Contact lenses for the brain

Mar 27, 2005 01:29

Today, I saw clearly for the first time in...what...24 years!...without the aid of glasses. I got my trial contact lenses in from the optician. Learning to put them in and take them out went pretty fast, but taking them out again this afternoon was a bit of an ordeal. I still have a touch of that eyeball-touching phobia. I can't feel the right lens at all once it's in, but the left one, the toric one for the astigmatism, doesn't feel like it fits quite right. Maybe it's just the way toric lenses feel, I have no idea. But everything looks nice and clear, so I'm happy.

Having corrected peripheral vision is weird. It seems like there's just more going on visually, so even though everything's sharp and clear, it looks a little surreal. The most distinct change, though, is a difference in depth perception. Things look more deeply textured, and things above and below my visual horizon look bigger than usual somehow, like the moon illusion, but with everything. The DVD cases on the top row at the video store looked as big as magazines, and my feet look considerably bigger too. I laughed about that for about 10 minutes straight when I noticed -- I must have looked like a loon, but really, looking at them, there was a sense that these do not look like my feet, yet they clearly are.
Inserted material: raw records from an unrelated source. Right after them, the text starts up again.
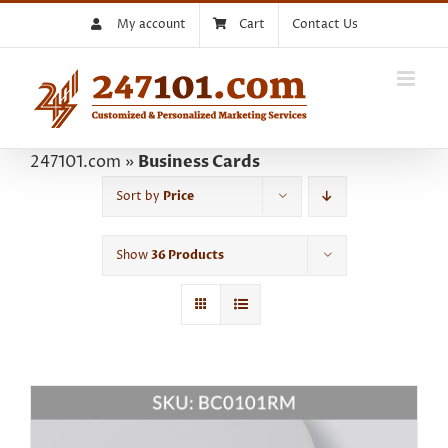
Skip
My account
Cart
Contact Us
to
content
247101.com
»
Business Cards
Sort by
Price
Show
36 Products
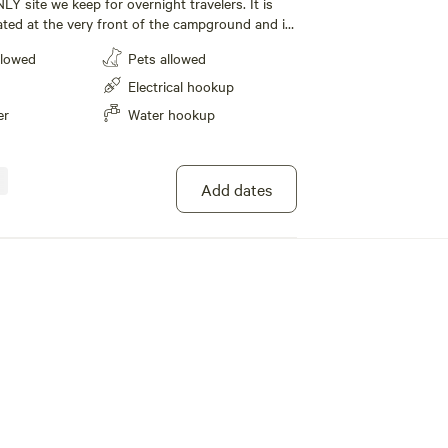
NLY site we keep for overnight travelers. It is
ated at the very front of the campground and is
llowed
Pets allowed
EFT" side of the road. This will allow proper
need to hair-pin turn back to make site #7.
Electrical hookup
 host if you have any concerns. There's plenty of
er
Water hookup
e had a couple of EXPENSIVE late night
e better to avoid.
Add dates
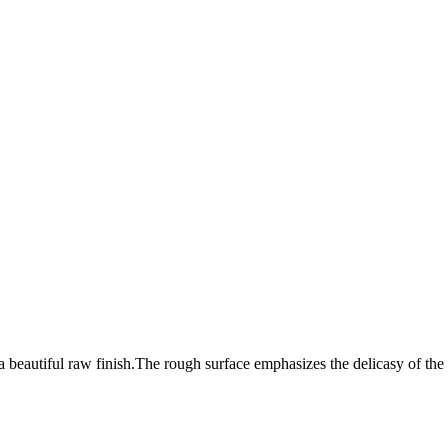
 beautiful raw finish.The rough surface emphasizes the delicasy of the 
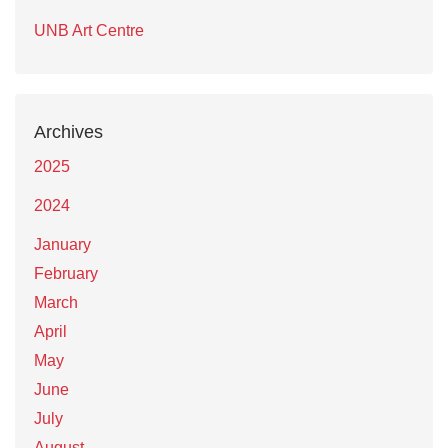
UNB Art Centre
Archives
2025
2024
January
February
March
April
May
June
July
August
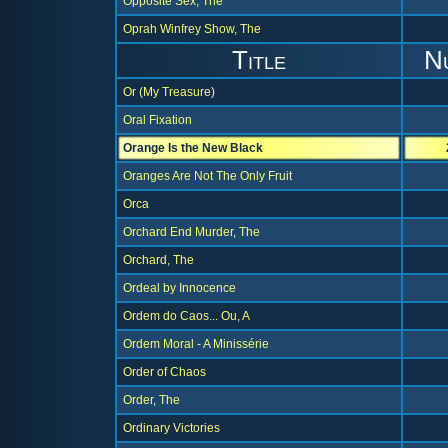
Opposite Sex, The
Oprah Winfrey Show, The
Title
N
Or (My Treasure)
Oral Fixation
Orange Is the New Black
Oranges Are Not The Only Fruit
Orca
Orchard End Murder, The
Orchard, The
Ordeal by Innocence
Ordem do Caos... Ou, A
Ordem Moral - A Minissérie
Order of Chaos
Order, The
Ordinary Victories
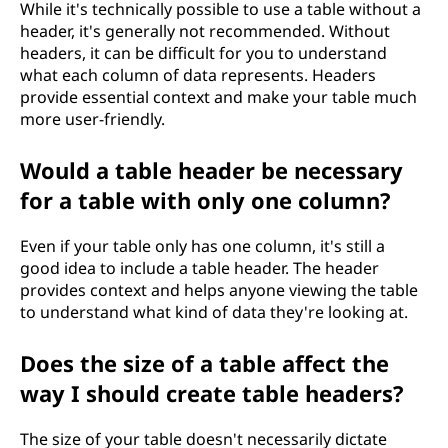
While it's technically possible to use a table without a
header, it's generally not recommended. Without
headers, it can be difficult for you to understand
what each column of data represents. Headers
provide essential context and make your table much
more user-friendly.
Would a table header be necessary
for a table with only one column?
Even if your table only has one column, it's still a
good idea to include a table header. The header
provides context and helps anyone viewing the table
to understand what kind of data they're looking at.
Does the size of a table affect the
way I should create table headers?
The size of your table doesn't necessarily dictate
Like the man who mistook his wife for a hat. Scott says "well, you know what they say, if your feet look bigger..." But I haven't checked yet.

I also haven't seen my own face clearly from more than a foot away in a mirror without glasses for 24 years. How's that for a mind-fuck? Turns out, I am so fucking handsome. Ok, I'm exaggerating, but it was an interesting sensation. My eyes look a bit bigger for one thing, but my face looks longer, so it evens out. I see more of my dad in my features than I'm used to seeing. (At least it's my dad when he was still a skinny sailor boy and not the beer-bellied, balding dad, as he was by the time he was my age. Having kids and a serious alcohol problem will do that to you, they say.)

One of the first things I did upon leaving the optician was to stop at a convenience store and buy a cheap pair of sunglasses off the rack by the cash registers. I've always wanted to do that. Now I can look cool in my cheap shades.

It's a funny thing, when I was younger, I didn't care much about my appearance and considered it superficial to spend much time worrying about it. It was really some kind of self-esteem mental block, I think. Slowly over the last several years or so, that's changed somewhat, and now when I look in the mirror, I honestly think I'm more attractive at nearly 35 than I was when I was 25. Not that I do much different now, although I do get more regular haircuts, make more of an effort to find flattering clothes, and watch my weight a little more closely. Of course, I don't know what my 25 year-old self would have to say, but fuck that guy. Actually, he was more attracted to 35 year-old men than other 25 year-olds too, so he'd probably agree. I'm even cool with the salt-n-pepa that's slowly taking over my whole head. It looks distinguished.